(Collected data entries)

___

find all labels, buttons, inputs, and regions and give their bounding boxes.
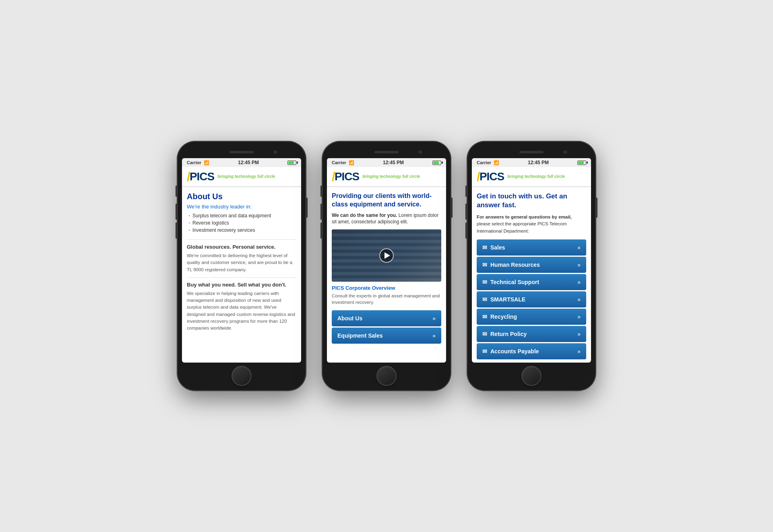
phone-1-status-bar: Carrier 📶 12:45 PM — [182, 158, 301, 167]
about-list: Surplus telecom and data equipment Rever… — [187, 212, 296, 234]
hr-btn-left: ✉ Human Resources — [482, 262, 540, 268]
phone-1-home-button[interactable] — [231, 366, 252, 386]
equipment-sales-nav-arrow: » — [432, 332, 436, 339]
email-icon-hr: ✉ — [482, 262, 487, 268]
return-arrow: » — [577, 331, 581, 337]
tagline-3: bringing technology full circle — [507, 174, 565, 179]
contact-page-scroll[interactable]: Get in touch with us. Get an answer fast… — [472, 187, 591, 363]
recycling-btn-left: ✉ Recycling — [482, 313, 517, 320]
battery-icon — [287, 161, 296, 165]
hr-dept-button[interactable]: ✉ Human Resources » — [477, 257, 586, 273]
list-item-3: Investment recovery services — [187, 227, 296, 234]
equipment-sales-nav-label: Equipment Sales — [337, 332, 383, 339]
phone-1: Carrier 📶 12:45 PM / PICS bringing techn… — [177, 141, 306, 391]
recycling-label: Recycling — [490, 313, 517, 320]
phone-1-top — [182, 146, 301, 158]
email-icon-return: ✉ — [482, 331, 487, 337]
tech-btn-left: ✉ Technical Support — [482, 279, 539, 285]
return-btn-left: ✉ Return Policy — [482, 331, 527, 337]
carrier-label-3: Carrier — [477, 160, 491, 165]
tech-arrow: » — [577, 279, 581, 285]
about-us-nav-arrow: » — [432, 315, 436, 322]
play-button[interactable] — [379, 248, 394, 263]
phone-1-camera — [274, 151, 277, 154]
section1-heading: Global resources. Personal service. — [187, 244, 296, 250]
accounts-payable-dept-button[interactable]: ✉ Accounts Payable » — [477, 343, 586, 359]
section2-text: We specialize in helping leading carrier… — [187, 290, 296, 332]
phones-container: Carrier 📶 12:45 PM / PICS bringing techn… — [177, 141, 596, 391]
return-policy-dept-button[interactable]: ✉ Return Policy » — [477, 326, 586, 342]
phone-1-header: / PICS bringing technology full circle — [182, 167, 301, 187]
phone-2-status-bar: Carrier 📶 12:45 PM — [327, 158, 446, 167]
divider-2 — [187, 277, 296, 278]
tech-label: Technical Support — [490, 279, 539, 285]
tagline-1: bringing technology full circle — [217, 174, 275, 179]
contact-title: Get in touch with us. Get an answer fast… — [477, 192, 586, 210]
phone-1-content: About Us We're the industry leader in: S… — [182, 187, 301, 363]
about-us-nav-label: About Us — [337, 315, 362, 322]
page2-intro: We can do the same for you. Lorem ipsum … — [332, 212, 441, 226]
about-title: About Us — [187, 192, 296, 201]
page2-title: Providing our clients with world-class e… — [332, 192, 441, 209]
recycling-dept-button[interactable]: ✉ Recycling » — [477, 309, 586, 325]
sales-dept-button[interactable]: ✉ Sales » — [477, 239, 586, 256]
video-thumbnail[interactable] — [332, 229, 441, 282]
tech-support-dept-button[interactable]: ✉ Technical Support » — [477, 274, 586, 290]
phone-2-camera — [419, 151, 422, 154]
phone-3-status-bar: Carrier 📶 12:45 PM — [472, 158, 591, 167]
ap-label: Accounts Payable — [490, 348, 539, 355]
logo-text-1: PICS — [190, 171, 214, 182]
phone-3-home-button[interactable] — [521, 366, 542, 386]
smartsale-dept-button[interactable]: ✉ SMARTSALE » — [477, 291, 586, 307]
section2-heading: Buy what you need. Sell what you don't. — [187, 282, 296, 288]
divider-1 — [187, 239, 296, 240]
contact-intro: For answers to general questions by emai… — [477, 214, 586, 235]
phone-2-screen: Carrier 📶 12:45 PM / PICS bringing techn… — [327, 158, 446, 363]
equipment-sales-nav-button[interactable]: Equipment Sales » — [332, 328, 441, 344]
phone-3-top — [472, 146, 591, 158]
phone-2-home-button[interactable] — [376, 366, 397, 386]
phone-2-top — [327, 146, 446, 158]
about-page-scroll[interactable]: About Us We're the industry leader in: S… — [182, 187, 301, 363]
return-label: Return Policy — [490, 331, 527, 337]
video-desc: Consult the experts in global asset mana… — [332, 293, 441, 305]
wifi-icon-3: 📶 — [494, 160, 499, 165]
status-time: 12:45 PM — [238, 160, 259, 165]
battery-icon-3 — [577, 161, 586, 165]
phone-2-header: / PICS bringing technology full circle — [327, 167, 446, 187]
section1-text: We're committed to delivering the highes… — [187, 252, 296, 273]
wifi-icon: 📶 — [204, 160, 209, 165]
phone-1-speaker — [229, 151, 254, 153]
list-item-1: Surplus telecom and data equipment — [187, 212, 296, 219]
logo-text-2: PICS — [335, 171, 359, 182]
about-subtitle: We're the industry leader in: — [187, 204, 296, 210]
contact-intro-bold: For answers to general questions by emai… — [477, 214, 572, 219]
email-icon-ap: ✉ — [482, 348, 487, 355]
sales-btn-left: ✉ Sales — [482, 244, 505, 251]
wifi-icon-2: 📶 — [349, 160, 354, 165]
phone-1-screen: Carrier 📶 12:45 PM / PICS bringing techn… — [182, 158, 301, 363]
smartsale-arrow: » — [577, 296, 581, 303]
page2-intro-bold: We can do the same for you. — [332, 212, 397, 218]
pics-logo-3: / PICS — [477, 170, 504, 183]
sales-arrow: » — [577, 244, 581, 251]
pics-logo-2: / PICS — [332, 170, 359, 183]
video-page-scroll[interactable]: Providing our clients with world-class e… — [327, 187, 446, 363]
hr-arrow: » — [577, 262, 581, 268]
phone-2: Carrier 📶 12:45 PM / PICS bringing techn… — [322, 141, 451, 391]
pics-logo-1: / PICS — [187, 170, 214, 183]
contact-intro-text: please select the appropriate PICS Telec… — [477, 221, 567, 233]
sales-label: Sales — [490, 244, 505, 251]
smartsale-label: SMARTSALE — [490, 296, 525, 303]
tagline-2: bringing technology full circle — [362, 174, 420, 179]
play-triangle-icon — [384, 252, 390, 259]
phone-3-speaker — [519, 151, 544, 153]
phone-2-content: Providing our clients with world-class e… — [327, 187, 446, 363]
phone-3-screen: Carrier 📶 12:45 PM / PICS bringing techn… — [472, 158, 591, 363]
phone-3-content: Get in touch with us. Get an answer fast… — [472, 187, 591, 363]
status-time-3: 12:45 PM — [528, 160, 549, 165]
logo-text-3: PICS — [480, 171, 504, 182]
carrier-label: Carrier — [187, 160, 201, 165]
video-caption: PICS Corporate Overview — [332, 285, 441, 291]
about-us-nav-button[interactable]: About Us » — [332, 310, 441, 326]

___

▶ **Your instructions**
Print the records above verbatim, pictures excluded.

▶ **Output below**
find all labels, buttons, inputs, and regions and give their bounding boxes.
phone-1-status-bar: Carrier 📶 12:45 PM — [182, 158, 301, 167]
about-list: Surplus telecom and data equipment Rever… — [187, 212, 296, 234]
hr-btn-left: ✉ Human Resources — [482, 262, 540, 268]
phone-1-home-button[interactable] — [231, 366, 252, 386]
equipment-sales-nav-arrow: » — [432, 332, 436, 339]
email-icon-hr: ✉ — [482, 262, 487, 268]
return-arrow: » — [577, 331, 581, 337]
tagline-3: bringing technology full circle — [507, 174, 565, 179]
contact-page-scroll[interactable]: Get in touch with us. Get an answer fast… — [472, 187, 591, 363]
recycling-btn-left: ✉ Recycling — [482, 313, 517, 320]
battery-icon — [287, 161, 296, 165]
hr-dept-button[interactable]: ✉ Human Resources » — [477, 257, 586, 273]
list-item-3: Investment recovery services — [187, 227, 296, 234]
equipment-sales-nav-label: Equipment Sales — [337, 332, 383, 339]
phone-1: Carrier 📶 12:45 PM / PICS bringing techn… — [177, 141, 306, 391]
recycling-label: Recycling — [490, 313, 517, 320]
phone-1-top — [182, 146, 301, 158]
email-icon-return: ✉ — [482, 331, 487, 337]
tech-btn-left: ✉ Technical Support — [482, 279, 539, 285]
return-btn-left: ✉ Return Policy — [482, 331, 527, 337]
carrier-label-3: Carrier — [477, 160, 491, 165]
tech-arrow: » — [577, 279, 581, 285]
about-us-nav-arrow: » — [432, 315, 436, 322]
play-button[interactable] — [379, 248, 394, 263]
phone-1-camera — [274, 151, 277, 154]
section1-heading: Global resources. Personal service. — [187, 244, 296, 250]
accounts-payable-dept-button[interactable]: ✉ Accounts Payable » — [477, 343, 586, 359]
section2-text: We specialize in helping leading carrier… — [187, 290, 296, 332]
phones-container: Carrier 📶 12:45 PM / PICS bringing techn… — [177, 141, 596, 391]
return-policy-dept-button[interactable]: ✉ Return Policy » — [477, 326, 586, 342]
phone-1-header: / PICS bringing technology full circle — [182, 167, 301, 187]
phone-2-status-bar: Carrier 📶 12:45 PM — [327, 158, 446, 167]
divider-2 — [187, 277, 296, 278]
tech-label: Technical Support — [490, 279, 539, 285]
tagline-1: bringing technology full circle — [217, 174, 275, 179]
contact-title: Get in touch with us. Get an answer fast… — [477, 192, 586, 210]
phone-1-content: About Us We're the industry leader in: S… — [182, 187, 301, 363]
about-us-nav-label: About Us — [337, 315, 362, 322]
page2-intro: We can do the same for you. Lorem ipsum … — [332, 212, 441, 226]
about-title: About Us — [187, 192, 296, 201]
page2-title: Providing our clients with world-class e… — [332, 192, 441, 209]
recycling-dept-button[interactable]: ✉ Recycling » — [477, 309, 586, 325]
sales-dept-button[interactable]: ✉ Sales » — [477, 239, 586, 256]
video-thumbnail[interactable] — [332, 229, 441, 282]
tech-support-dept-button[interactable]: ✉ Technical Support » — [477, 274, 586, 290]
phone-2-camera — [419, 151, 422, 154]
phone-3-status-bar: Carrier 📶 12:45 PM — [472, 158, 591, 167]
ap-label: Accounts Payable — [490, 348, 539, 355]
logo-text-1: PICS — [190, 171, 214, 182]
phone-3-home-button[interactable] — [521, 366, 542, 386]
smartsale-dept-button[interactable]: ✉ SMARTSALE » — [477, 291, 586, 307]
section2-heading: Buy what you need. Sell what you don't. — [187, 282, 296, 288]
divider-1 — [187, 239, 296, 240]
contact-intro: For answers to general questions by emai… — [477, 214, 586, 235]
phone-2-screen: Carrier 📶 12:45 PM / PICS bringing techn… — [327, 158, 446, 363]
equipment-sales-nav-button[interactable]: Equipment Sales » — [332, 328, 441, 344]
phone-3-top — [472, 146, 591, 158]
phone-2-home-button[interactable] — [376, 366, 397, 386]
phone-2-top — [327, 146, 446, 158]
about-page-scroll[interactable]: About Us We're the industry leader in: S… — [182, 187, 301, 363]
return-label: Return Policy — [490, 331, 527, 337]
video-desc: Consult the experts in global asset mana… — [332, 293, 441, 305]
wifi-icon-3: 📶 — [494, 160, 499, 165]
status-time: 12:45 PM — [238, 160, 259, 165]
battery-icon-3 — [577, 161, 586, 165]
phone-2-header: / PICS bringing technology full circle — [327, 167, 446, 187]
section1-text: We're committed to delivering the highes… — [187, 252, 296, 273]
wifi-icon: 📶 — [204, 160, 209, 165]
phone-1-speaker — [229, 151, 254, 153]
list-item-1: Surplus telecom and data equipment — [187, 212, 296, 219]
logo-text-2: PICS — [335, 171, 359, 182]
about-subtitle: We're the industry leader in: — [187, 204, 296, 210]
contact-intro-bold: For answers to general questions by emai… — [477, 214, 572, 219]
email-icon-ap: ✉ — [482, 348, 487, 355]
sales-btn-left: ✉ Sales — [482, 244, 505, 251]
wifi-icon-2: 📶 — [349, 160, 354, 165]
phone-1-screen: Carrier 📶 12:45 PM / PICS bringing techn… — [182, 158, 301, 363]
smartsale-arrow: » — [577, 296, 581, 303]
page2-intro-bold: We can do the same for you. — [332, 212, 397, 218]
pics-logo-3: / PICS — [477, 170, 504, 183]
sales-arrow: » — [577, 244, 581, 251]
pics-logo-2: / PICS — [332, 170, 359, 183]
video-page-scroll[interactable]: Providing our clients with world-class e… — [327, 187, 446, 363]
hr-arrow: » — [577, 262, 581, 268]
phone-2: Carrier 📶 12:45 PM / PICS bringing techn… — [322, 141, 451, 391]
pics-logo-1: / PICS — [187, 170, 214, 183]
contact-intro-text: please select the appropriate PICS Telec… — [477, 221, 567, 233]
sales-label: Sales — [490, 244, 505, 251]
smartsale-label: SMARTSALE — [490, 296, 525, 303]
tagline-2: bringing technology full circle — [362, 174, 420, 179]
play-triangle-icon — [384, 252, 390, 259]
phone-3-speaker — [519, 151, 544, 153]
phone-2-content: Providing our clients with world-class e… — [327, 187, 446, 363]
phone-3-screen: Carrier 📶 12:45 PM / PICS bringing techn… — [472, 158, 591, 363]
phone-3-content: Get in touch with us. Get an answer fast… — [472, 187, 591, 363]
status-time-3: 12:45 PM — [528, 160, 549, 165]
logo-text-3: PICS — [480, 171, 504, 182]
carrier-label: Carrier — [187, 160, 201, 165]
video-caption: PICS Corporate Overview — [332, 285, 441, 291]
about-us-nav-button[interactable]: About Us » — [332, 310, 441, 326]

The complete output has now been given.